Un rendez-vous décisif fin 2023

Lorsque le propriétaire de Crystal Palace, Steve Parish, a rencontré Oliver Glasner pour la première fois à la fin de l’année 2023, il ne se doutait pas que cet entretien allait bouleverser l’histoire du club. Organisée par le directeur sportif de l’époque, Dougie Freedman, la rencontre avait pour but de jauger le technicien autrichien, alors suivi depuis ses passages à Wolfsburg et à l’Eintracht Francfort. Bien que Parish ait habituellement une préférence pour des entraîneurs ayant une expérience de la Premier League, la personnalité et le parcours de Glasner l’ont convaincu. Roy Hodgson était encore en place à Selhurst Park, mais la pression en faveur d’un changement s’intensifiait. Quand Hodgson a quitté ses fonctions en février 2024, les rouages étaient déjà en place pour la nomination de l’Autrichien.

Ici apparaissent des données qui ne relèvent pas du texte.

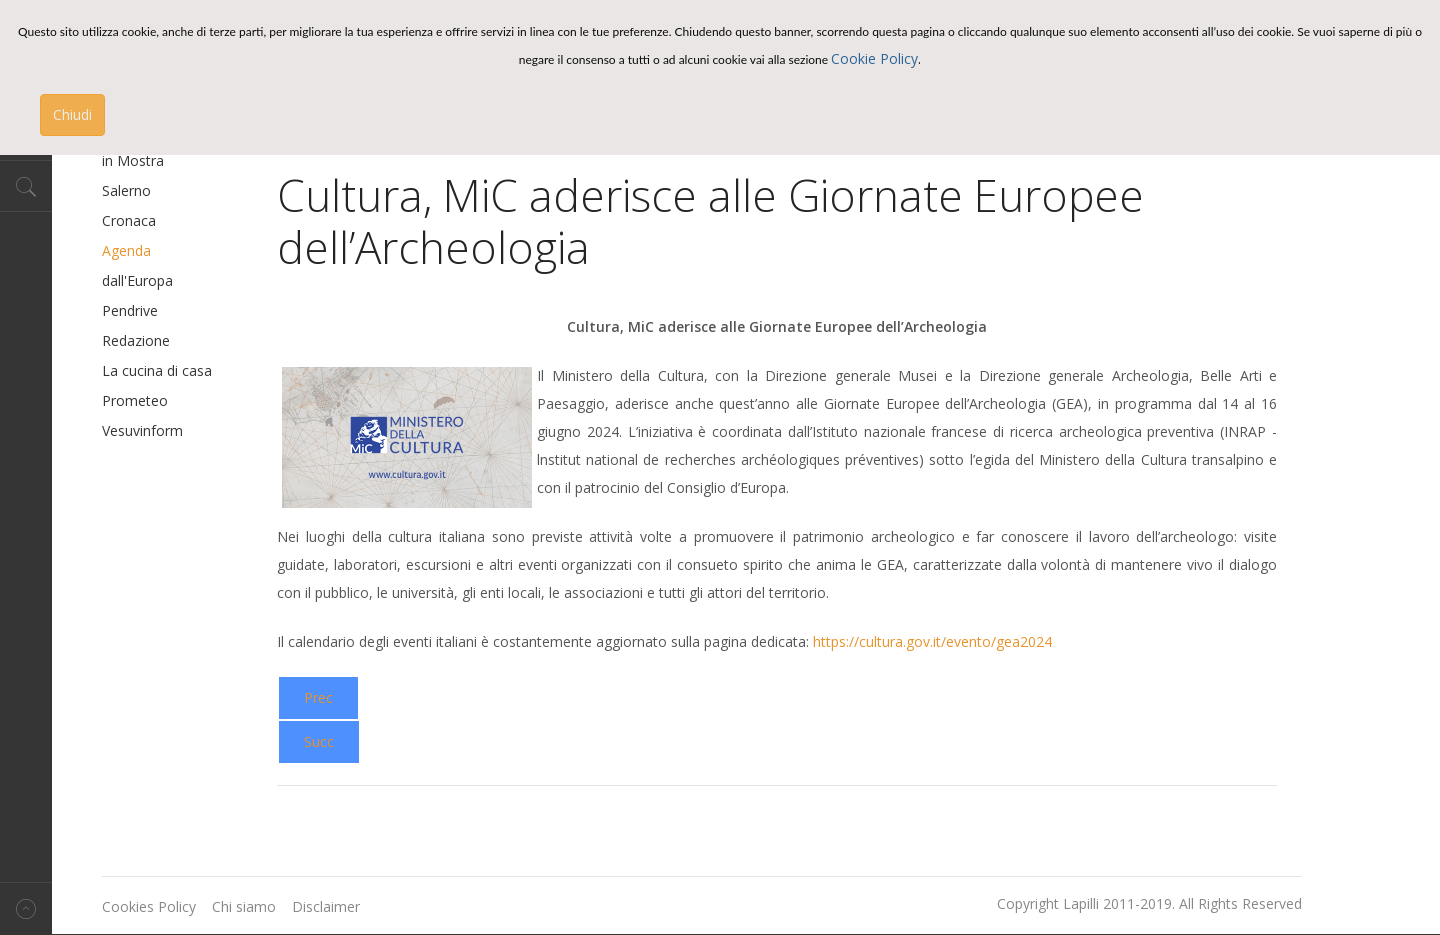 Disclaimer (326, 906)
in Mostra (133, 160)
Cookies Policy (149, 906)
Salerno (126, 190)
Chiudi (72, 114)
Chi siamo (244, 906)
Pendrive (130, 310)
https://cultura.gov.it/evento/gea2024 (932, 641)
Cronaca (129, 220)
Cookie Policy (874, 58)
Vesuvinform (142, 430)
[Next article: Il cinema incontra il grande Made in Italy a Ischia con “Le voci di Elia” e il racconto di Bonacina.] (319, 742)
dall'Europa (137, 280)
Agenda (126, 250)
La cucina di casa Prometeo (157, 385)
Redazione (136, 340) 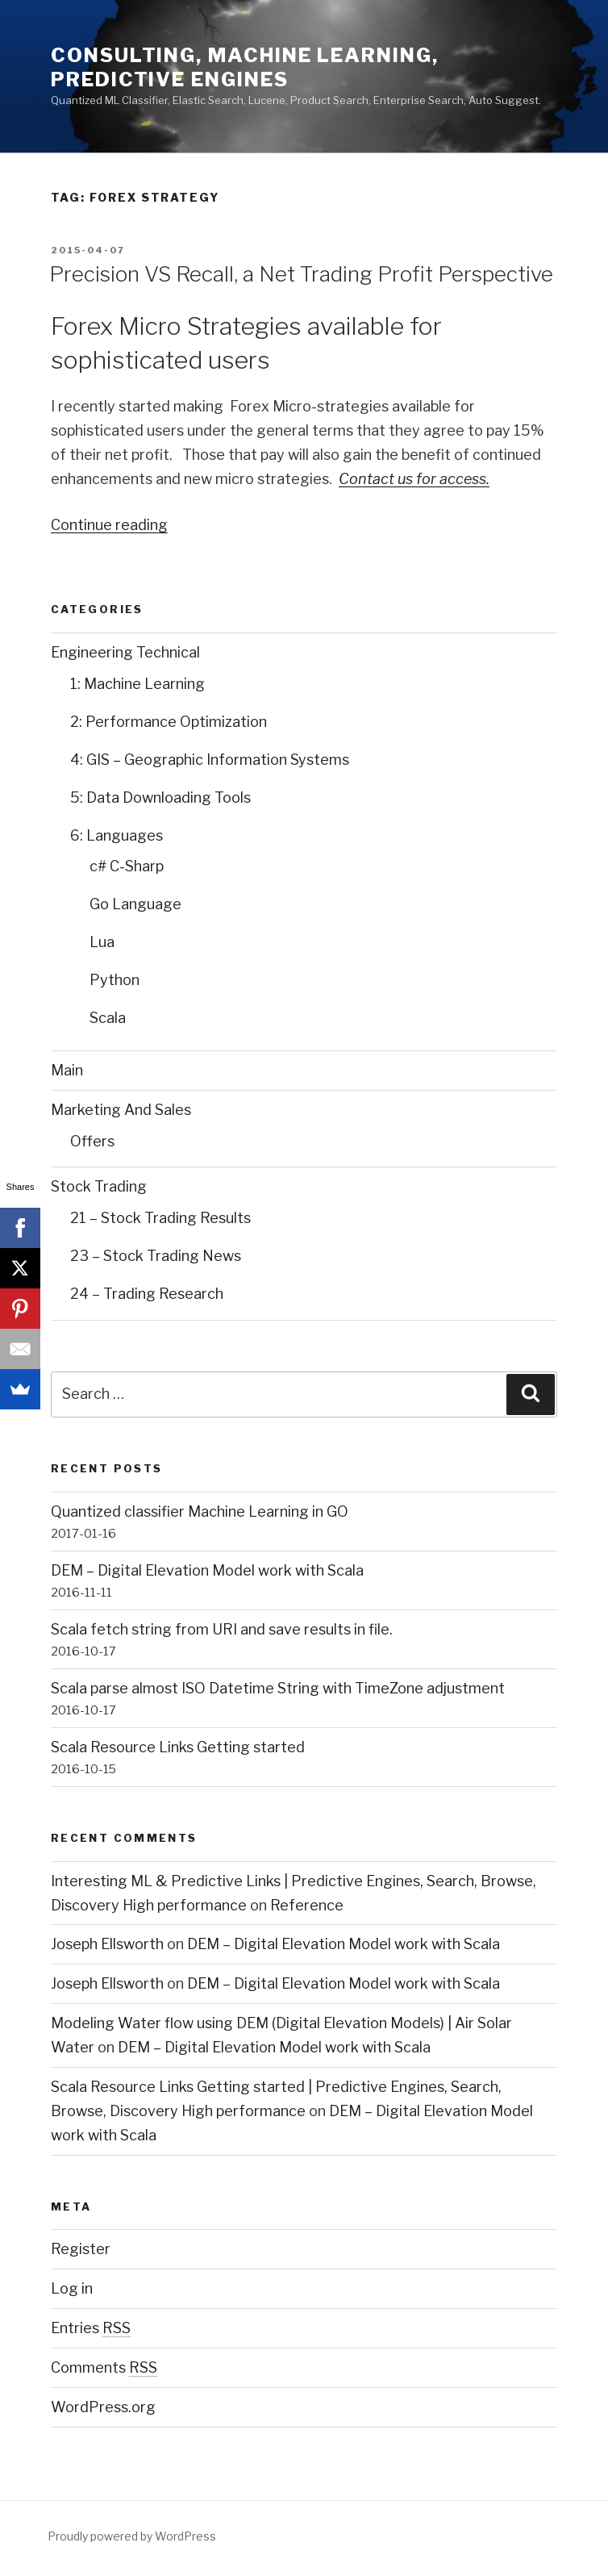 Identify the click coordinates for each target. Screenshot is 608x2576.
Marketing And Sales (121, 1109)
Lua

Une saison 2024-2025 historique

Moins de deux ans et demi plus tard, Glasner a mené Crystal Palace à une victoire en Conference League, battant Rayo Vallecano 1-0 à Leipzig. Ce sacre, le premier grand trophée européen du club, intervient à l’issue d’une période de douze mois à peine croyable. « C’est l’un des meilleurs managers que Crystal Palace ait jamais eus », a déclaré le milieu Adam Wharton. « Il a changé notre regard sur les compétitions. Nous ne cherchons plus seulement à nous maintenir en Premier League ou à aller en Europe, nous voulons gagner et être aussi haut que possible. »

Avant la Conference League, Palace avait déjà décroché la FA Cup en battant Manchester City en finale à Wembley, puis remporté le Community Shield en début de saison suivante contre Liverpool, champion d’Angleterre en titre. Au total, 375 jours inoubliables pour un club qui n’avait jamais soulevé de trophée majeur de son histoire.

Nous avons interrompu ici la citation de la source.